Coupled acid and base UiO-66-type MOFs supported on g-C₃N₄ as a bi-functional catalyst for one-pot production of 5-HMF from glucose

Chemically functional microporous metal-organic frameworks (MOFs) crystals are attractive for catalysis applications, and recent results show that they can be immobilized on high stability substrates, such as carbon materials. In this work, g-C₃N₄ supported UiO-66-type MOFs catalysts with only acid, base or acid-base bi-functional active sites, have been successfully synthesized via a green (aqueous solutions), mild (90 °C, atmospheric pressure), and one-pot modulated hydrothermal (MHT) method. The physical and chemical properties of the obtained catalysts were systematically characterized by different characterization methods.
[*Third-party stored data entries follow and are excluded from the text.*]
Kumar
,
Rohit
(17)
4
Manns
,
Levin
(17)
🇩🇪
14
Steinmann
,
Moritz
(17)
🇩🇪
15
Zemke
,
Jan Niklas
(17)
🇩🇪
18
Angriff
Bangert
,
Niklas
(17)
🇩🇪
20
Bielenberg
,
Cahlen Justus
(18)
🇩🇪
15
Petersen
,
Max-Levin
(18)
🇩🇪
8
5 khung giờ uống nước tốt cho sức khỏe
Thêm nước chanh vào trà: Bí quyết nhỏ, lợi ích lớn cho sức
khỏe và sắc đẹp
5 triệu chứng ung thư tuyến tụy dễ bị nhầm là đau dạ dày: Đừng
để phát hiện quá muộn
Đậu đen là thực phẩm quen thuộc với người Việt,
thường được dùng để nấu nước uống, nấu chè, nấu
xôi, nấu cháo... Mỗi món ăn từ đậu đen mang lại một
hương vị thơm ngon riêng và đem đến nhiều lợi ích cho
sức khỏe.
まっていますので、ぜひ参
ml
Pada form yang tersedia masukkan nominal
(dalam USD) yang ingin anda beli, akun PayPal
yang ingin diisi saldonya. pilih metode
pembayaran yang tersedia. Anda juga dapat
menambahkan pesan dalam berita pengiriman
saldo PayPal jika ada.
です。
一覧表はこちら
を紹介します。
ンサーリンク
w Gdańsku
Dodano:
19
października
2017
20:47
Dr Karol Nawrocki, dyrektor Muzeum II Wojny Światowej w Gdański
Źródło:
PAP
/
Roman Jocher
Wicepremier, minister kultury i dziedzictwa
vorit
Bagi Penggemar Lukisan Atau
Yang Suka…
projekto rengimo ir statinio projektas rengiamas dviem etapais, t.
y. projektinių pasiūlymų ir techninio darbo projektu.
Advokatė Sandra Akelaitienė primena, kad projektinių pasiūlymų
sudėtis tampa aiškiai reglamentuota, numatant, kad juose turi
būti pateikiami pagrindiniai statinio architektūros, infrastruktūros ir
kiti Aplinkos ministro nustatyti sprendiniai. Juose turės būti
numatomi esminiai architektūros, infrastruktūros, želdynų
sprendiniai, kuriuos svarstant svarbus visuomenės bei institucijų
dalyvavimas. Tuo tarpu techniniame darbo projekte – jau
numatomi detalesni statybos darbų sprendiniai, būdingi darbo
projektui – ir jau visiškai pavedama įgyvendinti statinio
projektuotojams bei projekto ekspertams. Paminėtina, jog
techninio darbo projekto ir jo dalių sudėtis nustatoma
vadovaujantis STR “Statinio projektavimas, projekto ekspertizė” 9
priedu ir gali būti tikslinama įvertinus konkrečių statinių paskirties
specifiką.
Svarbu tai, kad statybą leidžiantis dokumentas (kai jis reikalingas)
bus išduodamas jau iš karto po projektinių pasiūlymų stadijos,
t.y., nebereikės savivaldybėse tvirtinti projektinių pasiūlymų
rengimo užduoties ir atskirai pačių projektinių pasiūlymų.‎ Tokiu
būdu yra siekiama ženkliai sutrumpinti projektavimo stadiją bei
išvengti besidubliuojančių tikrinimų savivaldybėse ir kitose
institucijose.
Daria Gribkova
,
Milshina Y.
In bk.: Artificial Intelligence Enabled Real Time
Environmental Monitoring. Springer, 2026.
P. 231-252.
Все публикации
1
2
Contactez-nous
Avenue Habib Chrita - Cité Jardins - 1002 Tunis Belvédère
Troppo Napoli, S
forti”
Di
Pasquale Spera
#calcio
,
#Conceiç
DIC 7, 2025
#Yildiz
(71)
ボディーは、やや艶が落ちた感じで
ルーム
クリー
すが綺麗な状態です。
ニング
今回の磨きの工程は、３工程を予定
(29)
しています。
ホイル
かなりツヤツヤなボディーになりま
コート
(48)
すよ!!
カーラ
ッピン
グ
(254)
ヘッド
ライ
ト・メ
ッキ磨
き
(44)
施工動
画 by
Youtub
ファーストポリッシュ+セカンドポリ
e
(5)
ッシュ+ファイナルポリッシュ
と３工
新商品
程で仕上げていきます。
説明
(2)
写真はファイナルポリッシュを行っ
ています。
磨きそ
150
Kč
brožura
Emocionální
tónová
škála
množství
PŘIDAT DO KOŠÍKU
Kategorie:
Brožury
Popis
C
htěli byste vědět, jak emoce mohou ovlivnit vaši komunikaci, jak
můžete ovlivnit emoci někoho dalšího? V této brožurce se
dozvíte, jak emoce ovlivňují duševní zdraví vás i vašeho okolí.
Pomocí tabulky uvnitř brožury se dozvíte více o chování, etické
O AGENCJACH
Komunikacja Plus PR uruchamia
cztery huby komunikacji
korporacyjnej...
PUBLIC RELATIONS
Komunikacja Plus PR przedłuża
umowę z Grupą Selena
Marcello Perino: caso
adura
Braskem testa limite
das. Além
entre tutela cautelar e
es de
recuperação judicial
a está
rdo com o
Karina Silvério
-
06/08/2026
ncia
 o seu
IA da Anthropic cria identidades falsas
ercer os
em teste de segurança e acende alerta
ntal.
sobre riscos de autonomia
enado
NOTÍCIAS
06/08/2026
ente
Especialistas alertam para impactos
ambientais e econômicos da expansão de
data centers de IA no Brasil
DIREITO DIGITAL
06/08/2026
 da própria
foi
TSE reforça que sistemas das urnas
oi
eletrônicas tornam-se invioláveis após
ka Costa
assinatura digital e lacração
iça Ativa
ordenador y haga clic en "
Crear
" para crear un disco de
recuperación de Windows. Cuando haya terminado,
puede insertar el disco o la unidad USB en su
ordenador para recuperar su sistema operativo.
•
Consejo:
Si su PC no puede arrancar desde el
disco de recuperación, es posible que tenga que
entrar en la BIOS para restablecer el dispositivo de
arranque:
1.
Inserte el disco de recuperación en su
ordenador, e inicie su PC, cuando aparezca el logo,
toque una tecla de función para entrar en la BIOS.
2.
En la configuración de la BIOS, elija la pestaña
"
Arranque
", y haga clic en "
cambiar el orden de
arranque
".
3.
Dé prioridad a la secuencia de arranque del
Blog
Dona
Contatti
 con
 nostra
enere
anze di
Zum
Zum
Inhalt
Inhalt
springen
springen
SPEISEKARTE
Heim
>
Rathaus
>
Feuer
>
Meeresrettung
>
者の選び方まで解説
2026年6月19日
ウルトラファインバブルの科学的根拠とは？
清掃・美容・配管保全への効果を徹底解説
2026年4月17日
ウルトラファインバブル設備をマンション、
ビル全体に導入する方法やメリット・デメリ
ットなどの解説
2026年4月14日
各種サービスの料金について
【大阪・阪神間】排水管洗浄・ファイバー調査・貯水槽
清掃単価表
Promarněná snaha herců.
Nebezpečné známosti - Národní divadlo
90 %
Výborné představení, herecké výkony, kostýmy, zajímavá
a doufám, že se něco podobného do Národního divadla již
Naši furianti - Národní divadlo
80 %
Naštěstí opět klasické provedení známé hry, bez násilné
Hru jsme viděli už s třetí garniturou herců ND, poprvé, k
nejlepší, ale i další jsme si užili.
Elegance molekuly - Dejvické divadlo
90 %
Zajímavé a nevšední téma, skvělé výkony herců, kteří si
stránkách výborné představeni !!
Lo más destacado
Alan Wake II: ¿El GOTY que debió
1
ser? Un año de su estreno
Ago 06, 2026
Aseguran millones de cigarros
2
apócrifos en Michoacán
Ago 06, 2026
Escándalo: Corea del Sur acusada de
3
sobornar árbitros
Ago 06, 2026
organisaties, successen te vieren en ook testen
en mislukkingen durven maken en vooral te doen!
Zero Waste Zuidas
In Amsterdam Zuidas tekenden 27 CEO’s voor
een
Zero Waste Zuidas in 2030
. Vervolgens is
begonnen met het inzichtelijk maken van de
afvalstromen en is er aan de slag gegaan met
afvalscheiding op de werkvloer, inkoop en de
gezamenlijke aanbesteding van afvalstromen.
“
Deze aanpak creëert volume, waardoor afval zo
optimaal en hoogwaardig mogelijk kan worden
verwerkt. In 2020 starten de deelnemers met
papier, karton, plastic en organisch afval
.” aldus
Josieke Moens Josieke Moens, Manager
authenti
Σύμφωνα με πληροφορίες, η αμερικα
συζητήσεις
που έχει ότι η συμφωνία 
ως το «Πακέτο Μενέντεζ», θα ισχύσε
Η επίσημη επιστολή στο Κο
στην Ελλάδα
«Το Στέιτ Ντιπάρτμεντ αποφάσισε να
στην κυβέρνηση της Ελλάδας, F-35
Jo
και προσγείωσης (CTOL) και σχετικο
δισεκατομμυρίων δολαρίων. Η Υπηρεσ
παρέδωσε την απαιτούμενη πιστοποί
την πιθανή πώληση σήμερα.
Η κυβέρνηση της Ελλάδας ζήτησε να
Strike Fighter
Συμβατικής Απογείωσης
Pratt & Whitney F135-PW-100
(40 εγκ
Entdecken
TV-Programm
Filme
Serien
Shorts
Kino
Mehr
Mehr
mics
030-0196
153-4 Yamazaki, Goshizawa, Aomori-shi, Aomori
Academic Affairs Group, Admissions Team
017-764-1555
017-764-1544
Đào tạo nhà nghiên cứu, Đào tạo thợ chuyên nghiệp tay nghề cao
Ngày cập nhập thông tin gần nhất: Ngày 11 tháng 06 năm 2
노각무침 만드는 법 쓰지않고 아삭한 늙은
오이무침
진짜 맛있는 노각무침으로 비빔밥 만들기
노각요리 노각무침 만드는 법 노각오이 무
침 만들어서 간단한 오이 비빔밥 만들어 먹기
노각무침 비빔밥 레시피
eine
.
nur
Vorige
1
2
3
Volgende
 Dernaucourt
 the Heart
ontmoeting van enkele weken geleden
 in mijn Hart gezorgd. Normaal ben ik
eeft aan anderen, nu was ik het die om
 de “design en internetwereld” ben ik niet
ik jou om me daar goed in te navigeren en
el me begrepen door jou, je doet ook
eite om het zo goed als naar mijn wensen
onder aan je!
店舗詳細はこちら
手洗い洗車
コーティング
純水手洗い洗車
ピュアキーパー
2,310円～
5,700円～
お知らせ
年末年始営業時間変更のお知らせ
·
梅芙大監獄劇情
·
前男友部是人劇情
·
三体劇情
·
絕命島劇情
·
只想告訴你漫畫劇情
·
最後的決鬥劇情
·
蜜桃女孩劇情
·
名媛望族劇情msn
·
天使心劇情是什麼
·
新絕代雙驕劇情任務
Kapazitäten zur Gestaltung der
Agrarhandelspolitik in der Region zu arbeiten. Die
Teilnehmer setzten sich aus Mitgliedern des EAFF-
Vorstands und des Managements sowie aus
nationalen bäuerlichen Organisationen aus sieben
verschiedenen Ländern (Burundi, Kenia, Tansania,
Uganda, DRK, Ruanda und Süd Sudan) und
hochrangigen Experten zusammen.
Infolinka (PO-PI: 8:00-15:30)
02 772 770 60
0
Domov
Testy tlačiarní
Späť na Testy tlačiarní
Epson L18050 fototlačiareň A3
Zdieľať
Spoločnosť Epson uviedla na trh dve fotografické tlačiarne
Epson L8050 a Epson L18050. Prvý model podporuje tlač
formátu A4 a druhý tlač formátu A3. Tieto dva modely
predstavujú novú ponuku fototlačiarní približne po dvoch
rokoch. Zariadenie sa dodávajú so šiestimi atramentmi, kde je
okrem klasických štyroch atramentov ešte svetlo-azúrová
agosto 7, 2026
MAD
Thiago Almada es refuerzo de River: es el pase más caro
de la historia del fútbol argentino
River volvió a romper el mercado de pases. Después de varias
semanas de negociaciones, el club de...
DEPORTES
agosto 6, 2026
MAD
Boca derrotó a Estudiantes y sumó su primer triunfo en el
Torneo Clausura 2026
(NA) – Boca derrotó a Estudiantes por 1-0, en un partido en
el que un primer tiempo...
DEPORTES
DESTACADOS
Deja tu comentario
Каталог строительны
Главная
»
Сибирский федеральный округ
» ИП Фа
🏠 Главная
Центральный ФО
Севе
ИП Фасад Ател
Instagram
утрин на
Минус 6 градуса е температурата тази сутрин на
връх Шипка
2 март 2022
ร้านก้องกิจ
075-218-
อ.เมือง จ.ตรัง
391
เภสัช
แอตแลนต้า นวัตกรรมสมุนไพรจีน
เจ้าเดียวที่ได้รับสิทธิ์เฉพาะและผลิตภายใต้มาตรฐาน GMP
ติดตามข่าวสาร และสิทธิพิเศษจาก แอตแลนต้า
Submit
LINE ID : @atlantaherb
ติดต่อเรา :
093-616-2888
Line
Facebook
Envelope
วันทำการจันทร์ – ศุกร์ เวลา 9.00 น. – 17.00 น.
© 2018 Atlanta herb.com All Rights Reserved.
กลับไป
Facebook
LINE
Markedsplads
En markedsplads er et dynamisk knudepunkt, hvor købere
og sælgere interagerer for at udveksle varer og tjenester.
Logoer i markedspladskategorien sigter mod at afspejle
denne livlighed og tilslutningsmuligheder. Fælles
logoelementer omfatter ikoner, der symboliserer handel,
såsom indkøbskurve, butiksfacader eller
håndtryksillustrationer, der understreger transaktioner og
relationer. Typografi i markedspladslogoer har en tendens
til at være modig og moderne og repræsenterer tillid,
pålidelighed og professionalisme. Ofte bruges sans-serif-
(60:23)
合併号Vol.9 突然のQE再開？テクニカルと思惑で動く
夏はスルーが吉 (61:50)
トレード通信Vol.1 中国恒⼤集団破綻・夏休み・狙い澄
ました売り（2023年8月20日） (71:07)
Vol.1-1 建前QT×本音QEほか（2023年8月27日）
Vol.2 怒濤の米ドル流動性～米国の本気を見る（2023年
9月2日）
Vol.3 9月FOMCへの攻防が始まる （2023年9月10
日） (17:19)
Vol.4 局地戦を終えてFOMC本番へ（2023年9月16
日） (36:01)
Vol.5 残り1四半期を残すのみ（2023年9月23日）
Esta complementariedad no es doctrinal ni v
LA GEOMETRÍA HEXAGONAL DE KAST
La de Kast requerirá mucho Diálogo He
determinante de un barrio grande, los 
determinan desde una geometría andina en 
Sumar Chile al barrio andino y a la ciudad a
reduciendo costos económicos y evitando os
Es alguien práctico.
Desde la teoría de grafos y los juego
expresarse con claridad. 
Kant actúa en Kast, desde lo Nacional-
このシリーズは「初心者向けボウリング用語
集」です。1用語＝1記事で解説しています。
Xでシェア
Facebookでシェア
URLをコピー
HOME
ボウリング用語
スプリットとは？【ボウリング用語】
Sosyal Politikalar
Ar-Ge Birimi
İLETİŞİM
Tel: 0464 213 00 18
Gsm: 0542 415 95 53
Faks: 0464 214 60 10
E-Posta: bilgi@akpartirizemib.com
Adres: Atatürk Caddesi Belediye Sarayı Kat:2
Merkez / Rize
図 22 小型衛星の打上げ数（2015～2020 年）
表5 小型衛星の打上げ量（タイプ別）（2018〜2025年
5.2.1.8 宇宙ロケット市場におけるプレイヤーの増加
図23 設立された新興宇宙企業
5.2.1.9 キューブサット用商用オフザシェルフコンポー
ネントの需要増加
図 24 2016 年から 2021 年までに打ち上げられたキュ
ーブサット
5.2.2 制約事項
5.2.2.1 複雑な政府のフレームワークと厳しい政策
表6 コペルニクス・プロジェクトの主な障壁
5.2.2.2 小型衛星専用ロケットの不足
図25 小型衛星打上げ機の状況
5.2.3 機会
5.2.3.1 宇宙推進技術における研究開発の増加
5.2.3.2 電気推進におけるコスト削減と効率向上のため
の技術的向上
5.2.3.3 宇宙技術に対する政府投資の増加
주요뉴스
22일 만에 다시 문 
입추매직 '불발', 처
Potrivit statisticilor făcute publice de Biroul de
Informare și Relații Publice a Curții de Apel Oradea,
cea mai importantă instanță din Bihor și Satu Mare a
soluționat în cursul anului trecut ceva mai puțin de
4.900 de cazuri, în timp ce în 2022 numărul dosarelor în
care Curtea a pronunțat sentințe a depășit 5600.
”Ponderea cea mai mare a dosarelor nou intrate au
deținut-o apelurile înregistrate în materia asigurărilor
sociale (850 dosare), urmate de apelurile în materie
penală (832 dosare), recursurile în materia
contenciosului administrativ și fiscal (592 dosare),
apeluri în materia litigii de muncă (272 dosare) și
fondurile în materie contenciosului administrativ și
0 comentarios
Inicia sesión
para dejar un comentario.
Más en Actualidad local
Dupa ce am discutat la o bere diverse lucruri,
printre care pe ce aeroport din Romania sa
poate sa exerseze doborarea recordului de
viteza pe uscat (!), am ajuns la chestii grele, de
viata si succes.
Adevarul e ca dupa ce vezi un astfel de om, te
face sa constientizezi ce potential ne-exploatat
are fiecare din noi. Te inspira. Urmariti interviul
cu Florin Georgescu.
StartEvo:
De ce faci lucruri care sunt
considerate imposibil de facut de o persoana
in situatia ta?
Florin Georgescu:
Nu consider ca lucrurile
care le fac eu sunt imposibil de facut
The results indicated that the synthesized catalysts have microporous structure, excellent thermostability and acid-base bi-functional active sites. One-pot synthesis of 5-hydroxymethylfurfural (5-HMF) from glucose was performed to investigate the activities of synthesized catalysts. Benefiting from the synergistic effects of the acid-base bi-functional active sites, the highest 5-HMF yield of 54.9% was achieved in an isopropanol-mediated DMSO system, under the optimal conditions. Moderate to excellent yields of 5-HMF were also obtained from one-pot conversions of other carbohydrates, including inulin, sucrose, cellobiose, maltose and starch, with our developed catalytic system. The one-pot production of 5-HMF from cellulose was also smoothly processed by the g-C₃N₄ supported UiO-66-type MOFs catalysts in an IL-based system. This work offers a versatile strategy for developing supported UiO-66-type MOFs catalyst for a wide range of biomass transformation to platform chemicals.